En Lviv, agentes del Departamento de Investigaciones Estratégicas de la Policía Nacional, en colaboración con la fiscalía regional, desenmascararon y detuvieron al organizador de una poderosa operación de narcotráfico: Pavlo Lebedev, de 42 años, quien anteriormente era sospechoso de producir drogas sintéticas a gran escala. Junto con él, fueron detenidos dos cómplices que se dedicaban a la distribución al por mayor de metadona en la región.
Según informó el Departamento de Investigaciones Estratégicas, el grupo criminal operaba según el esquema clásico: ventas en persona, así como a través de marcadores, cuya información se enviaba a los clientes por teléfono. Sin embargo, el intento de eludir la responsabilidad resultó fatal: el organizador intentó sobornar a las fuerzas del orden.

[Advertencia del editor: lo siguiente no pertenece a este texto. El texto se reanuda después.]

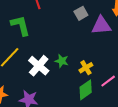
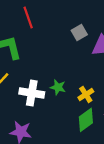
white cross: (39, 66) -> (32, 93), turned -30

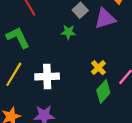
green star: (58, 87) -> (68, 32), moved

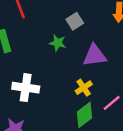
purple triangle: (105, 19) -> (95, 55), moved

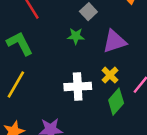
white cross: (26, 88) -> (78, 86), moved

"Bajo control policial, se documentó la transferencia de un soborno por un total de 18.000 dólares a un empleado del Departamento de Investigaciones Estratégicas", informó el SDR. Lebedev intentó sobornar para evitar un proceso penal y continuar con el negocio de la droga.
Durante el registro del coche de uno de los pandilleros, la policía encontró 4 kg de metadona ocultos bajo el capó. El valor del hallazgo, a precios de mercado negro, es de casi 4,5 millones de grivnas.
Los sospechosos ya fueron informados de la sospecha en virtud de la Parte 3 del Artículo 307 del Código Penal de Ucrania (venta de narcóticos), y Pavlo Lebedev también está acusado en virtud de la Parte 3 del Artículo 369 del Código Penal de Ucrania (intento de soborno de un funcionario).
Lebedev ya fue detenido en 2021 en el marco de una operación para desmantelar laboratorios de drogas que producían metadona y carfentanilo, un opioide sintético altamente peligroso, decenas de veces más potente que el fentanilo. En aquel momento, se incautó el mayor cargamento de carfentanilo en Ucrania: 20 kg. Estos casos aún se están considerando en los tribunales.
El tribunal ha optado por la medida preventiva más severa para los sospechosos: la prisión preventiva sin fianza. De ser declarados culpables, podrían enfrentar hasta 12 años de prisión con confiscación de bienes.